Maybe I should write a story addressing the topic, the way Garce always does? I actually came up with an idea (think about all our worries during the sex act!), but then I decided I couldn't afford to spend my time penning a random tale when I have a 60K novel due at the end of January and I'm only at the 30K mark. (I'll file that notion away in my notebook for some future date, when I've got free time – huh!)
How was I going to produce something as creative as Garce, as insightful as Giselle, as erudite as Jean? Being first to address each Grip topic is not an enviable status, believe me. The rest of the contributors can riff on my post, or take my initial direction and throw in a curve or two. Me, I'm flying blind.
All these familiar, minor worries faded, though when I got to my computer and discovered that our ADSL was down.
Oh my God! No email. No blogs. No way to check for comments or visitor stats. And forget about writing the darned blog. How was I going to post it?
These days even a single day of Internet outage is a small catastrophe for me.
I can check my “real world” email at work, but Lisabet's communications are restricted to a specific computer, with an encrypted drive to keep all my work and messages safe from prying eyes.
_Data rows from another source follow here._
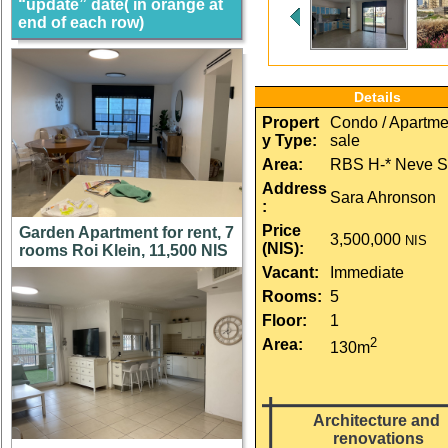
“update” date( in orange at
end of each row)
Details
Propert
Condo / Apartmen
y Type:
sale
Area:
RBS H-* Neve S
Address
Sara Ahronson
:
Price 
Garden Apartment for rent, 7
3,500,000
NIS
(NIS):
rooms Roi Klein, 11,500 NIS
Vacant:
Immediate
Rooms:
5
Floor:
1
2
Area:
130m
Architecture and 
renovations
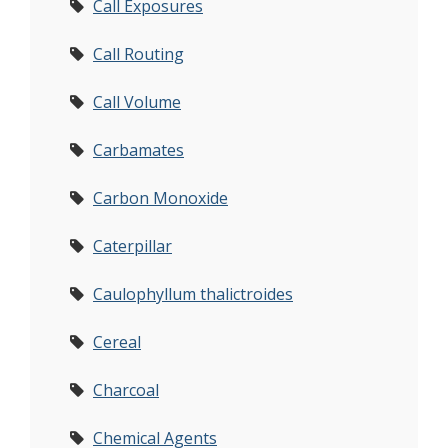
Call Exposures
Call Routing
Call Volume
Carbamates
Carbon Monoxide
Caterpillar
Caulophyllum thalictroides
Cereal
Charcoal
Chemical Agents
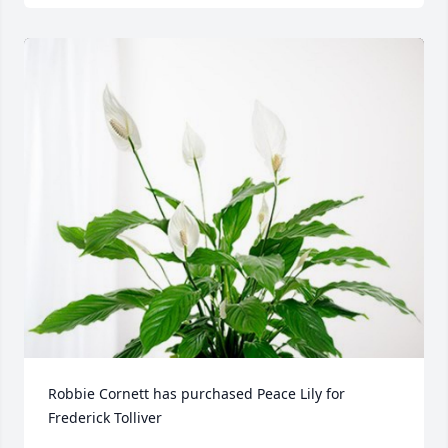
Robbie Cornett has purchased Peace Lily for 
Frederick Tolliver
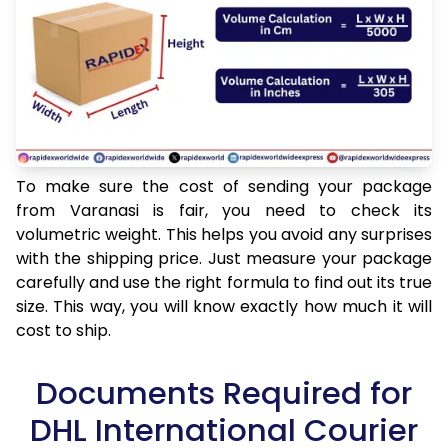
To make sure the cost of sending your package
from Varanasi is fair, you need to check its
volumetric weight. This helps you avoid any surprises
with the shipping price. Just measure your package
carefully and use the right formula to find out its true
size. This way, you will know exactly how much it will
cost to ship.
Documents Required for
DHL International Courier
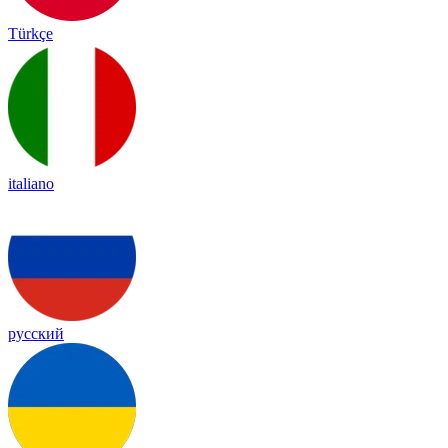
Türkçe
italiano
русский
Furthermore, these days, the business of being an author critically depends on connectivity. Without the Internet, I can't communicate with my editors, my readers, or my colleagues. There are rational reasons for me to worry about being cut off from the 'Net.
My panic, though, extended far beyond rationality. Disconnected, I felt helpless, alone, totally out of the loop. No Writers list posts flowing into my inbox. No requests for guest spots. No updates from my publisher. No notices of glowing reviews on Amazon or Goodreads (yeah, right...)
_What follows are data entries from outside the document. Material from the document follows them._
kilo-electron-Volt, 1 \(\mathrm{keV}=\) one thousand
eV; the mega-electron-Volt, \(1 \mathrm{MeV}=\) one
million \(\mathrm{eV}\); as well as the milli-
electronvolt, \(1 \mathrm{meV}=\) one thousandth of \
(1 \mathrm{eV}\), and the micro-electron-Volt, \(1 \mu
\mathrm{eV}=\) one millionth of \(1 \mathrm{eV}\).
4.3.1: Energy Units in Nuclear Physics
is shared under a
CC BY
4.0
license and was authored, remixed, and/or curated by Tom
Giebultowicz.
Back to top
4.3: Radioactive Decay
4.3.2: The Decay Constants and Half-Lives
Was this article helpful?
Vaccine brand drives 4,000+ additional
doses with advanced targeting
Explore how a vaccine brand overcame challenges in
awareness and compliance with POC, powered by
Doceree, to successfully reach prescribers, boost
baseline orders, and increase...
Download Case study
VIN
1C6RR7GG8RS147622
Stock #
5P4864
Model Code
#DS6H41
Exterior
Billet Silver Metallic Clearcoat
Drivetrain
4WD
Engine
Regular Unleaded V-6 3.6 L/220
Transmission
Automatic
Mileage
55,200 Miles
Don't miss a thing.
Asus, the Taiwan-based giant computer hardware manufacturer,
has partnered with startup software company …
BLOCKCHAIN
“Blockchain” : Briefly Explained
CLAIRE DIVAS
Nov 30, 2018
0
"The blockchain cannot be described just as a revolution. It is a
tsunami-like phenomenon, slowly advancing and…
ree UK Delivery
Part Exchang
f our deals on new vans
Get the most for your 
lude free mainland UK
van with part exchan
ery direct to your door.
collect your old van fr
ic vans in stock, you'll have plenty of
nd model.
And I realized that I worry a lot about being connected, all the time. I don't have a smart phone and my husband the security geek strictly forbids the use of Wi-Fi. When I'm away from my home office for an entire day, I start to get edgy. I know the email messages are piling up. (I typically get 100 to 200 messages a day.) I wonder when I'm going to have time to sort through them. In a very real sense, the only time I can be Lisabet is when I'm online.
When we go on a business trip or a vacation – heavens! The anxiety is grueling. Before we leave, I unsubscribe from as many lists as possible, to reduce my mail volume. I try to pre-schedule blog posts, release and contest announcements and so on. While we're traveling, it's usually difficult and/or expensive to get online. When we went to France last spring, we paid $60 for a SIM card we could use in our GSM modem, so we could check email without worrying about Wi-fi malware. And we (both) took significant chunks of time from our holiday schedule to handle critical online issues.
I remember traveling in the eighties and the nineties. No need to worry about connectivity. We could disappear for a week or two. We didn't care who was trying to contact us. Sometimes we wouldn't even look at a newspaper for a week. A simpler, easier, more innocent time, that seems now.
I wouldn't want to give up this connectivity, though. I love “talking” to all these people, all around the world. I'd be terribly isolated without the 'Net. I'd never have “met” Desiree, or Lily, or J.P. Now that I've got this wonderful blessing, though, I'm always concerned about losing it.
The broadband link is still down. We can't reach our provider – yesterday we were on hold for forty five minutes. They're doing some sort of system conversion, so that might explain this lengthy (and unusual) outage. Meanwhile, my darling techie husband hooked up the GSM modem so that we can have a minimal (slow, expensive) connection to the outside world. And so I could post this blog.
Now I'm worrying about when we'll be online again.